__Work request__
Transcribe the full listing without changing a word, and omit its pictures.

__Input records__
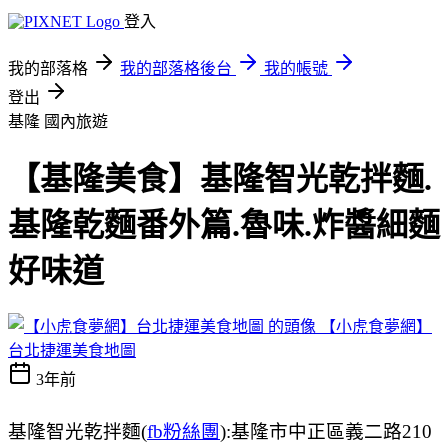
登入
我的部落格
我的部落格後台
我的帳號
登出
基隆
國內旅遊
【基隆美食】基隆智光乾拌麵.
基隆乾麵番外篇.魯味.炸醬細麵
好味道
【小虎食夢網】
台北捷運美食地圖
3年前
基隆智光乾拌麵(
fb粉絲團
):基隆市中正區義二路210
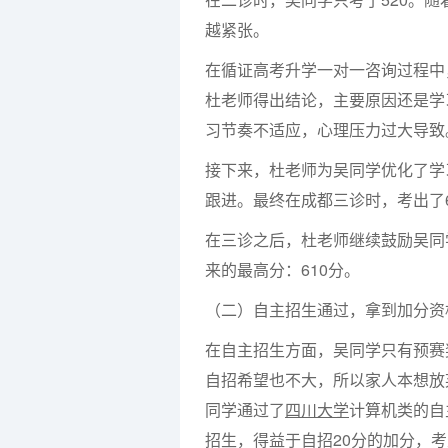
越紧张。
在循证高考升学一对一咨询过程中
杜老师得出结论，主要原因还是学
习节奏不适应，心理压力过大导致
接下来，杜老师为吴同学优化了学
跟进。最终在成都三诊时，考出了6
在三诊之后，杜老师继续鼓励吴同
来的最高分：610分。
（二）自主招生通过，拿到加分资
在自主招生方面，吴同学只有预赛
自招希望也不大，所以家人本想放
同学通过了
四川大学
计算机类的自
招生，得益于自招20分的加分，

__Result__
登入
我的部落格
我的部落格後台
我的帳號
登出
基隆
國內旅遊
【基隆美食】基隆智光乾拌麵.
基隆乾麵番外篇.魯味.炸醬細麵
好味道
【小虎食夢網】
台北捷運美食地圖
3年前
基隆智光乾拌麵(
fb粉絲團
):基隆市中正區義二路210
越紧张。
在循证高考升学一对一咨询过程中
杜老师得出结论，主要原因还是学
习节奏不适应，心理压力过大导致
接下来，杜老师为吴同学优化了学
跟进。最终在成都三诊时，考出了6
在三诊之后，杜老师继续鼓励吴同
来的最高分：610分。
（二）自主招生通过，拿到加分资
在自主招生方面，吴同学只有预赛
自招希望也不大，所以家人本想放
同学通过了
四川大学
计算机类的自
招生，得益于自招20分的加分，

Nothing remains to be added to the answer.